‘How to Lie with Statistics’ was written and published by Darrell Huff. In the book, the author focuses on outlining various errors that arise as a result of statistical interpretation. He further states how often the interpretation errors lead tacticians to make an incorrect conclusion. The author has tried to assert the aspects under different topics within the book. Therefore, the current paper will provide a summary of the book based on the different topics within each chapter.
The Sample with Built-In Bias
In this chapter, Huff mostly focuses on justifying his claim that sampling is the origin of any statistical problem. The author states that every statistic is based on a given sample since the whole population cannot be subjected to a statistical test, and every sample that is derived from the given population contains some aspect of bias (Huff). To assert his claim, he gave an example of the Statistics of the Yale graduate annual earnings of $25111 that had followed all the statistic standards but had concealed the whole truth either intentionally or unintentionally. Darrell’s assertion in this chapter is that the aspect of the built-in bias comes as a result of the failure of the respondents in giving honest replies, Market Research selecting samples that provide better numbers and personal biases that originate from the perception of the researcher. The author gives an example of a survey that required the respondents to state which book they read the most between Harper and True love story. The feedback from the survey indicated that most respondents preferred Harper. However, the figures from the publisher showed that there was more circulation of a True love story than Harper, which further refuted the sampling results (Huff). The main reason for the discrepancy according to Huff was that most of the respondents had not told the truth when responding to the survey questions. The author further gives an example of a cancer patient to indicate that a wrong sample or sample selection process often leads the surveyor towards making wrong decisions and wrong direction. Finally Darrell stresses on the aspect of selecting an interviewer and other aspects that should be kept under consideration in the study environment to ensure data collection becomes flawless and smooth.
The Well Chosen Average
In this chapter, Huff talks about the various tricks that a researcher can use for manipulation when using the average to describe any statistical fact. The author's main idea in this chapter is that any individual who uses an average must clearly understand all three types of averages since a similar set of data can produce three sets of values when the three different types of averages are used for calculations (Huff). Darrell states that if a neighborhood has people on pension and retirees, then the income of the two or three millionaires within the same neighborhood is likely to boost the average when we only calculate the arithmetic mean of the neighborhoods income. On the other hand, the median will give the exact value that lies in the middle. Darrell, therefore, claims in this chapter that the median provides a more precise reflection of the sample than the mean since the mean tends to conceal information. To further demonstrate how a published fact can be manipulated from the real facts when the average is not qualified, the author used an example of the average pay of an employee in a corporation that can be interpreted to mean different things to various people. In other words, every scenario within any given context requires an individual to quantify the type of average used in its description.
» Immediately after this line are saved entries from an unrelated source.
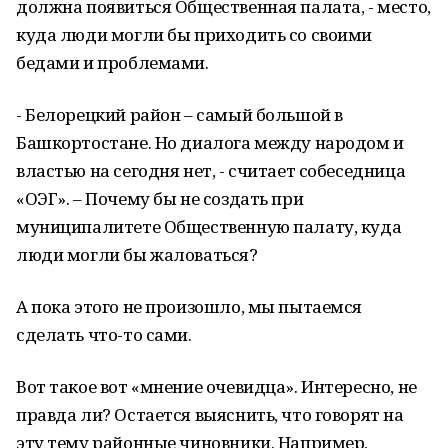
должна появиться Общественная палата, - место,
куда люди могли бы приходить со своими
бедами и проблемами.
- Белорецкий район – самый большой в
Башкортостане. Но диалога между народом и
властью на сегодня нет, - считает собеседница
«ОЭГ». – Почему бы не создать при
муниципалитете Общественную палату, куда
люди могли бы жаловаться?
А пока этого не произошло, мы пытаемся
сделать что-то сами.
Вот такое вот «мнение очевидца». Интересно, не
правда ли? Остается выяснить, что говорят на
эту тему районные чиновники. Например,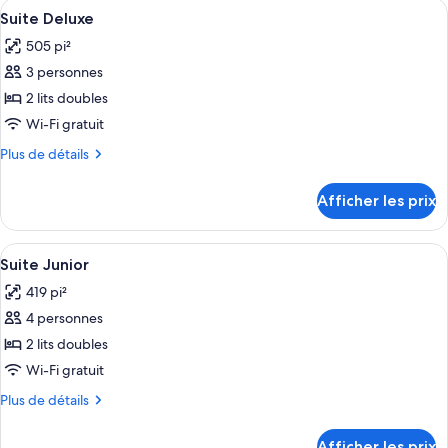
Afficher
Plage | Sur la plage, sable blanc, chais
1
Suite Deluxe
toutes
505 pi²
les
3 personnes
photos
pour
2 lits doubles
ce
Wi-Fi gratuit
type
Plus
Plus de détails
de
de
chambre :
détails
Afficher les prix
pour
Suite
Suite
Deluxe
Deluxe
Afficher
Plage | Sur la plage, sable blanc, chais
1
Suite Junior
toutes
419 pi²
les
4 personnes
photos
pour
2 lits doubles
ce
Wi-Fi gratuit
type
Plus
Plus de détails
de
de
chambre :
détails
Afficher les prix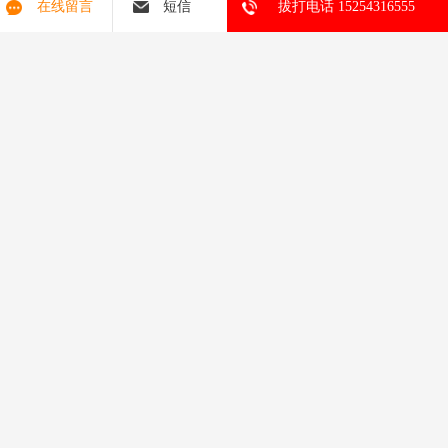
在线留言
短信
拔打电话 15254316555
的新型复合板材。
在保持产品防火、保温等核心优势的同时，我们还将关注材料的环
保性能，推动建筑材料的绿色可持续发展。
作为一家有着十多年专业经验的企业，我们深知产品质量和服务的
重要性。
未来，我们将继续完善生产管理体系，提升服务水平，为客户提供
从设计咨询到安装指导的全方位支持。
我们相信，通过持续的技术创新和诚信经营，岩棉彩钢板必将在更
多建筑领域发挥重要作用，为现代建筑的安全、节能与美观做出更
大贡献。
选择优质的岩棉彩钢板，不仅是对建筑质量的保障，更是对生命财
产安全的负责。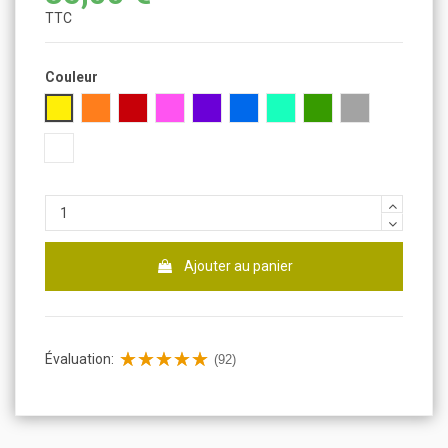
TTC
Couleur
Jaune
Orange
Rouge
Rose
Violet
Bleu
Turquoise
Vert
Gris
Blanc
Ajouter au panier
Évaluation:
(92)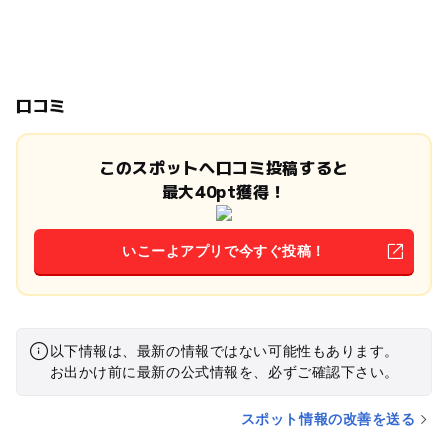
口コミ
このスポットへ口コミ投稿すると
最大40pt獲得！
いこーよアプリで今すぐ投稿！
以下情報は、最新の情報ではない可能性もあります。
お出かけ前に最新の公式情報を、必ずご確認下さい。
スポット情報の改善を送る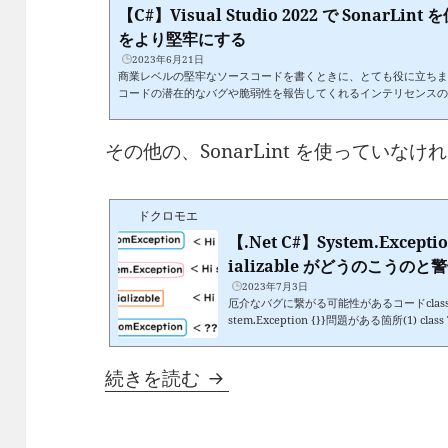
【C#】Visual Studio 2022 で SonarL
をより堅牢にする
2023年6月21日
商業レベルの堅牢なソースコードを書くときに、とても役に立ちます。S
コードの潜在的なバグや脆弱性を報告してくれるインテリセンスの
isual Studio 2022 / Visual Studio Code 対応日本語非対応インスト
ニュー＞拡張機能＞拡張機能の管理からインストールできます。
感SonarLint は C# コンパイラやインテリセンスでも見つけ
その他の、SonarLint を使ってい
CI/CD に組み込みたい場合は SonarQube を使えば静的解析を行う..
ドクロモエ
【.Net C#】System.Except
ializable がどうのこうの
2023年7月3日
厄介なバグに繋がる可能性があるコードclass Test { public class H
stem.Exception {}}問題がある箇所(1) class Tes
ge(4) : System.Exception { (5) }}(1) public にする。(
ealed を付ける。(4) 名前の末尾に Except
ストラクタが必要（後述）。↓修正後のコードpublic class 
【C#】IDisposable を
続きを読む
blic class HogeException : System.Exception { public HogeExcepti
base() {} HogeException(SerializationI...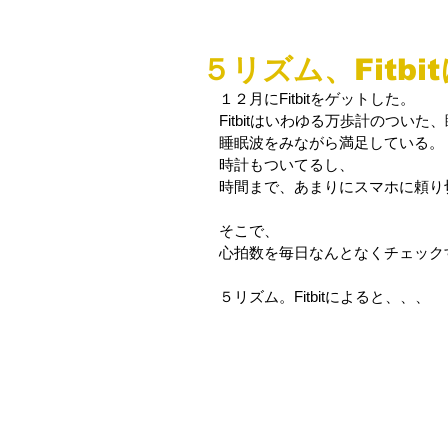
５リズム、Fitb
１２月にFitbitをゲットした。
Fitbitはいわゆる万歩計のつい
睡眠波をみながら満足している。
時計もついてるし、
時間まで、あまりにスマホに頼り
そこで、
心拍数を毎日なんとなくチェック
５リズム。Fitbitによると、、、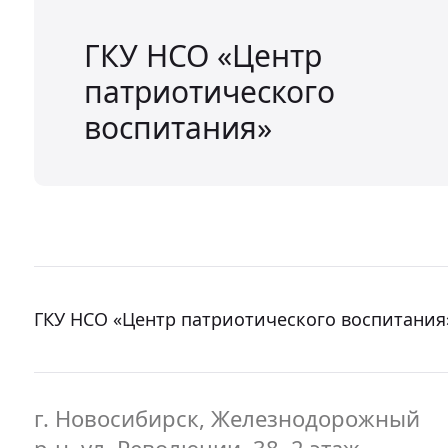
ГКУ НСО «Центр
патриотического
воспитания»
ГКУ НСО «Центр патриотического воспитания
г. Новосибирск, Железнодорожный
р-н, ул. Революции, 38, 2 этаж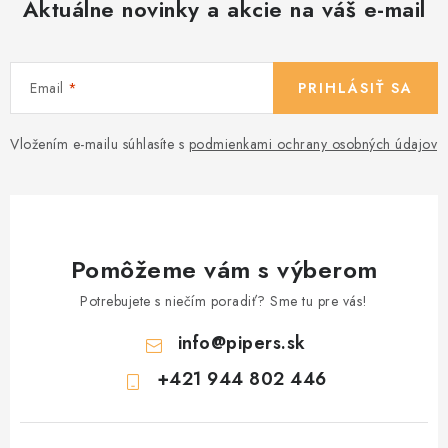
Aktuálne novinky a akcie na váš e-mail
Email
PRIHLÁSIŤ SA
Vložením e-mailu súhlasíte s
podmienkami ochrany osobných údajov
Pomôžeme vám s výberom
Potrebujete s niečím poradiť? Sme tu pre vás!
info
@
pipers.sk
+421 944 802 446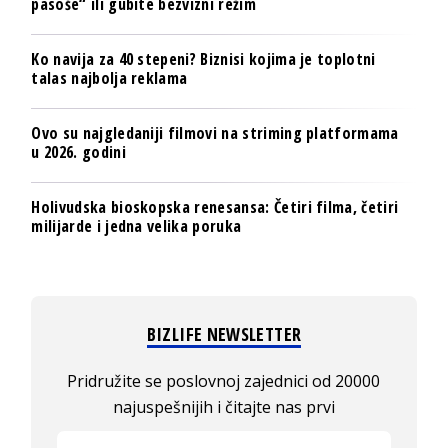
pasoše“ ili gubite bezvizni režim
Ko navija za 40 stepeni? Biznisi kojima je toplotni
talas najbolja reklama
Ovo su najgledaniji filmovi na striming platformama
u 2026. godini
Holivudska bioskopska renesansa: Četiri filma, četiri
milijarde i jedna velika poruka
BIZLIFE NEWSLETTER
Pridružite se poslovnoj zajednici od 20000
najuspešnijih i čitajte nas prvi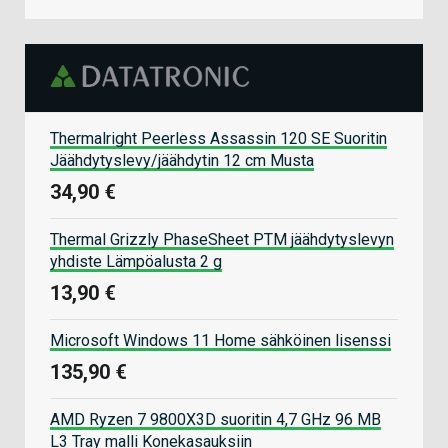
Thermalright Peerless Assassin 120 SE Suoritin
Jäähdytyslevy/jäähdytin 12 cm Musta
34,90 €
Thermal Grizzly PhaseSheet PTM jäähdytyslevyn
yhdiste Lämpöalusta 2 g
13,90 €
Microsoft Windows 11 Home sähköinen lisenssi
135,90 €
AMD Ryzen 7 9800X3D suoritin 4,7 GHz 96 MB
L3 Tray malli Konekasauksiin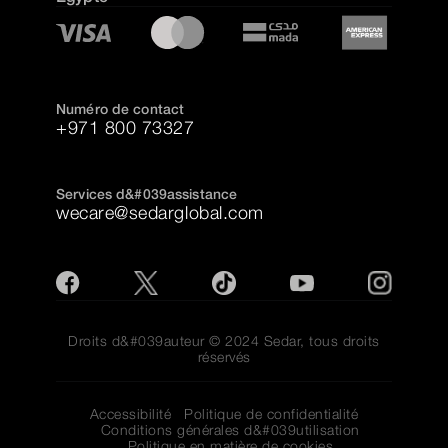
Numéro de contact
+971 800 73327
Services d&#039assistance
wecare@sedarglobal.com
Droits d&#039auteur © 2024 Sedar, tous droits
réservés
Accessibilité
Politique de confidentialité
Conditions générales d&#039utilisation
Politique en matière de cookies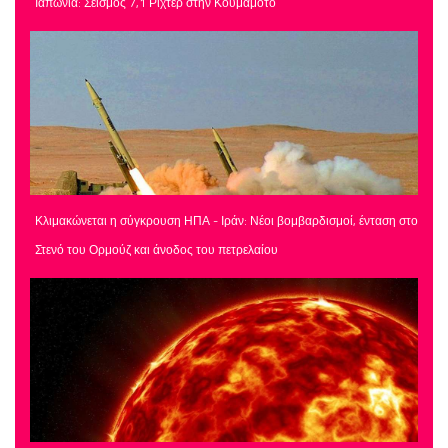
Ιαπωνία: Σεισμός 7,1 Ρίχτερ στην Κουμαμότο
Κλιμακώνεται η σύγκρουση ΗΠΑ - Ιράν: Νέοι βομβαρδισμοί, ένταση στο
Στενό του Ορμούζ και άνοδος του πετρελαίου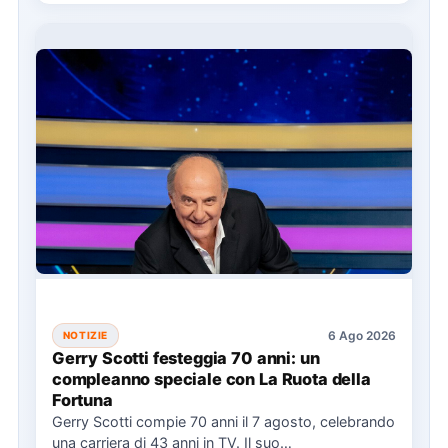
6 Ago 2026
NOTIZIE
Gerry Scotti festeggia 70 anni: un
compleanno speciale con La Ruota della
Fortuna
Gerry Scotti compie 70 anni il 7 agosto, celebrando
una carriera di 43 anni in TV. Il suo…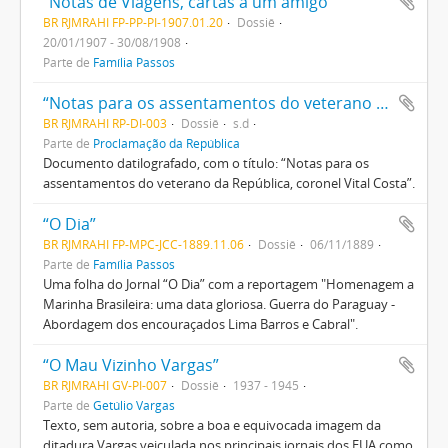
“Notas de Viagens, cartas a um amigo”
BR RJMRAHI FP-PP-PI-1907.01.20
Dossiê
20/01/1907 - 30/08/1908
Parte de
Família Passos
“Notas para os assentamentos do veterano da República, coronel Vital Costa”
BR RJMRAHI RP-DI-003
Dossiê
s.d
Parte de
Proclamação da República
Documento datilografado, com o título: “Notas para os
assentamentos do veterano da República, coronel Vital Costa”.
“O Dia”
BR RJMRAHI FP-MPC-JCC-1889.11.06
Dossiê
06/11/1889
Parte de
Família Passos
Uma folha do Jornal “O Dia” com a reportagem "Homenagem a
Marinha Brasileira: uma data gloriosa. Guerra do Paraguay -
Abordagem dos encouraçados Lima Barros e Cabral".
“O Mau Vizinho Vargas”
BR RJMRAHI GV-PI-007
Dossiê
1937 - 1945
Parte de
Getúlio Vargas
Texto, sem autoria, sobre a boa e equivocada imagem da
ditadura Vargas veiculada nos principais jornais dos EUA como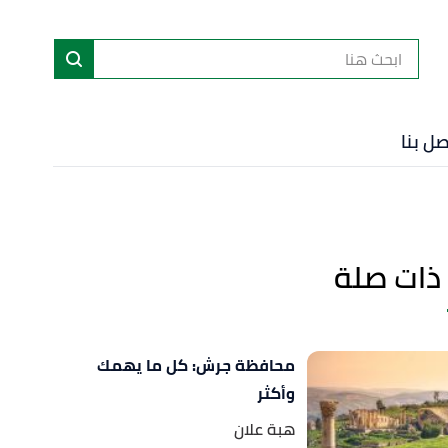
ا
إ
ا
صل بنا
ذات صلة
محافظة جرش: كل ما يهمك
وأكثر
هبة علان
The Little Figures That Are Not There
The chapter mainly discusses the process through which sample data is often picked in a way likely to prove a given result especially in the advertising world of consumer products. According to Huff, even though the statistics given favors a particular product, it also reveals some underneath tricks. In the first instance, the sample sizes are small and undergo particular treatments to change the expected treatment outcomes to make the test results fascinating (Huff). According to the author, the result of any study is likely to be diverted to the researcher’s desire by hiding the prevailing condition of the environment. Huff gave an example of tossing a coin whereby he states that if a coin is tossed ten times then there is an 80% probability of getting a head but if it is done severally then one can get a probability of 50% for both head and tail. Therefore to determine if the results have been collected in a valid way, the author has suggested the use of a significance test that is ideal for indicating if the result is based on real change and not on some probability. The author further discusses how incorrectly labeled axes lead to misleading charts.
Much Ado about Practically Nothing
In this chapter, Huff discusses the need of expressing a sample result in range and error in measurement. Darrell illustrates that at times the sample result may be close, and the difference between the results may not make any meaning since the probable error range may be far much greater than the difference that exists between the sample results. For example, the ranking of the over 600 American colleges by Forbes magazine was achieved by a complex combination of different factors that were weighted for more or less influence (Vedder & Ewalt). The chapter also discusses the process of data collection and states that when the collected data are all combined, then there is a likelihood of increasing the probable error, an aspect he has illustrated with an example of measuring a corn field.